In the entries below, find the line with "We do operate" and the line with "How do I choose a cab type?". Reproduce those two lines and every line between them exactly, and nothing more.

Source material:
#####

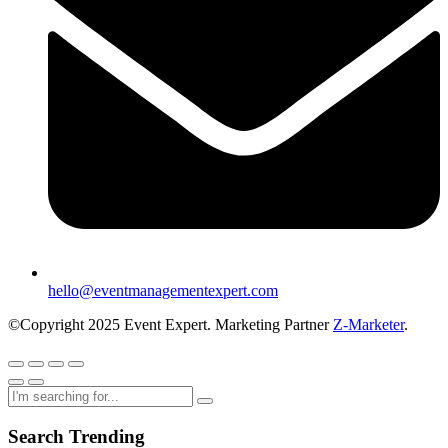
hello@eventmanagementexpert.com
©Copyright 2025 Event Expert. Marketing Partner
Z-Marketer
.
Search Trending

#####

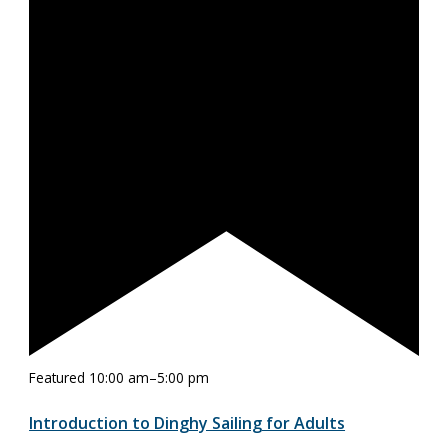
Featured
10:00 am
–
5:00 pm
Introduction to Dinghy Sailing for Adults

#####

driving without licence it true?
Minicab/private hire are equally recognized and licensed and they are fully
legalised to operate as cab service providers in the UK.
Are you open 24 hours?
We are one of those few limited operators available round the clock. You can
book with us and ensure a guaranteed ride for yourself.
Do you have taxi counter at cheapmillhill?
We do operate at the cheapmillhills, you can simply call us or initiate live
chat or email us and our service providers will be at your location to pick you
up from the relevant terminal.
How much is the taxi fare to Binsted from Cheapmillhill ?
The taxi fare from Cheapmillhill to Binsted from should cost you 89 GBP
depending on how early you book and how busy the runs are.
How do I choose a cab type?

#####

Finished task:
We do operate at the cheapmillhills, you can simply call us or initiate live
chat or email us and our service providers will be at your location to pick you
up from the relevant terminal.
How much is the taxi fare to Binsted from Cheapmillhill ?
The taxi fare from Cheapmillhill to Binsted from should cost you 89 GBP
depending on how early you book and how busy the runs are.
How do I choose a cab type?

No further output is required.